Austria and Germany to become the first markets in the European Union (EU) to launch LEQEMBI® (lecanemab)

Following the EC approval, Eisai has been collaborating with the regional and local healthcare authorities to implement the mandatory authorisation requirements ahead of launch. The required controlled access program** is now in place in Austria and Germany, enabling the launch in these first two EU countries.

AD is a progressive, relentless disease with Aβ and tau as hallmarks. AD progresses in stages that increase in severity over time, and each stage of the disease presents different challenges for those living with AD and their care partners. There is a significant unmet need for new treatment options that slow the progression of AD by initiating therapy from its early stage and continuing it in order to reduce the overall burden on people affected by AD and society. Only LEQEMBI fights AD in two ways - targeting both amyloid plaque and protofibrils***, which can impact tau downstream.

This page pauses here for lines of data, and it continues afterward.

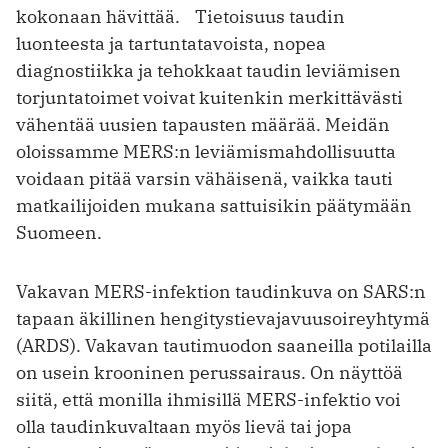
kokonaan hävittää. Tietoisuus taudin
luonteesta ja tartuntatavoista, nopea
diagnostiikka ja tehokkaat taudin leviämisen
torjuntatoimet voivat kuitenkin merkittävästi
vähentää uusien tapausten määrää. Meidän
oloissamme MERS:n leviämismahdollisuutta
voidaan pitää varsin vähäisenä, vaikka tauti
matkailijoiden mukana sattuisikin päätymään
Suomeen.
Vakavan MERS-infektion taudinkuva on SARS:n
tapaan äkillinen hengitystievajavuusoireyhtymä
(ARDS). Vakavan tautimuodon saaneilla potilailla
on usein krooninen perussairaus. On näyttöä
siitä, että monilla ihmisillä MERS-infektio voi
olla taudinkuvaltaan myös lievä tai jopa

In the Clarity AD clinical trial, the primary endpoint was the global cognitive and functional scale, Clinical Dementia Rating – Sum of Boxes (CDR-SB).¹ Treatment with lecanemab (n=757), in the EU indicated population (ApoE ε4 non-carriers or heterozygotes, measured by controlled-based multiple imputation^†), reduced clinical decline on CDR-SB by 31% at 18 months compared to placebo (n=764).¹

In the EU indicated population (ApoE ε4 non-carriers or heterozygotes) (n=757), the most common adverse reactions were infusion-related reaction (26%), ARIA-H (13%), headache (11%) and ARIA-E (9%). Symptomatic ARIA-E occurred in 2% of participants. Symptomatic ARIA-H occurred in 0.8% of patients.¹

Eisai serves as the lead for lecanemab’s development and regulatory submissions globally with both Eisai and Biogen co-commercializing and co-promoting the product and Eisai having final decision-making authority. In the EU (excluding the Nordic countries), Eisai and Biogen will co-promote the medicine, with Eisai distributing the product as the Marketing Authorization Holder.

* Apolipoprotein E is a protein involved in the metabolism of lipid in humans. It is implicated in AD. People with only one (heterozygous) or no copy (non-carriers) of the ApoE ε4 gene are less likely to experience ARIA than people with two ApoE ε4 copies (homozygous).² ARIA is a recognized important side effect with lecanemab that involves swelling and potential bleeding in the brain.^{1, 2}

** Controlled access program is a system that restricts the use and distribution of certain medicines. It is designed to promote the appropriate use of medicines while ensuring patient safety. In line with the EC approval requirements, initiation of lecanemab treatment should be through a central registration system implemented as part of CAP.

*** Protofibrils are believed to contribute to the brain injury that occurs with AD and are considered to be the most toxic form of Aβ, having a primary role in the cognitive decline associated with this progressive, debilitating condition.³ Protofibrils cause injury to neurons in the brain, which in turn, can negatively impact cognitive function via multiple mechanisms, not only increasing the development of insoluble Aβ plaques but also increasing direct damage to brain cell membranes and the connections that transmit signals between nerve cells or nerve cells and other cells. It is believed the reduction of protofibrils may prevent the progression of AD by reducing damage to neurons in the brain and cognitive dysfunction.^{3, 4}

^† As requested by the regulatory authority, efficacy analyses were conducted for ApoE ε4 non-carriers or heterozygotes participants using control-based multiple imputation method, in which all missing values were imputed with copy-increments (change between visits) using the actual value in placebo group.⁵ This methodology differs from that used in the Clarity AD primary analysis which used mixed-model repeat measures (MMRM) with missing at random assumption.²

Leqembi^®▼ : This medicine is subject to additional monitoring. This allows for rapid identification of new findings on safety. Healthcare professionals are asked to report any suspected side effects.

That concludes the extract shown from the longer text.